The tangential velocity $v_x$, measured on the middle line of the droplet, plotted as a function of $z$ at $t=2000{\tau }_0$. The circles (squares) represent the data obtained for the hydrophobic (hydrophilic) substrate. The initial radius of the droplet is $R_0=30\ell$. The solid (dashed) line is a quadratic least squares fitting for the hydrophobic (hydrophilic) case.

Figure 4

Schematic illustration for a migrating droplet on a substrate with a temperature gradient $d{T}_w/dx<0$. The apex of the droplet divides the liquid-gas interface into two circular arcs with constant curvatures ${\kappa }_L$ (left arc) and ${\kappa }_R$ (right arc). These two curvatures are geometrically determined by the contact angles ${\theta }_L$ and ${\theta }_R$, which depend on the local substrate temperatures $T_L$ and $T_R$, respectively. Here the droplet height $h_0$ is defined along the vertical middle line from $z=0$ to the apex, and $d_c$ is the contact length.

Figure 5

The migration velocity $V_{\mathrm{mig}}$ plotted as a function of $\Delta T/d_c$, for a droplet with initial radius $R_0=30\ell$ on hydrophobic substrates with different thermal gradients.

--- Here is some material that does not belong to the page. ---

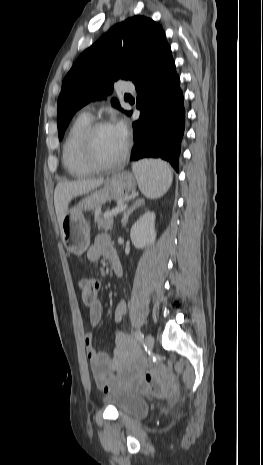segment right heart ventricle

A least squares fitting of $V_{\mathrm{mig}}$ by $V_{\mathrm{mig}}={\alpha }_{ts}{V}_{\mathrm{mig}}^{ts}$ (shown as solid line) gives the fitting coefficient ${\alpha }_{ts}=1.08$, with $V_{\mathrm{mig}}^{ts}$ being the migration velocity given by Eq. (17).

Figure 6

The migration velocity $V_{\mathrm{mig}}$ plotted as a function of $\left(\cos {\theta }_R-\cos {\theta }_L\right)$, for droplet motion driven by wettability gradient (squares) and that driven by thermal gradient (circles).

Figure 7

Density (color) and velocity (arrow) fields for droplets on solid substrates with (a) wettability gradient and (b) thermal gradient.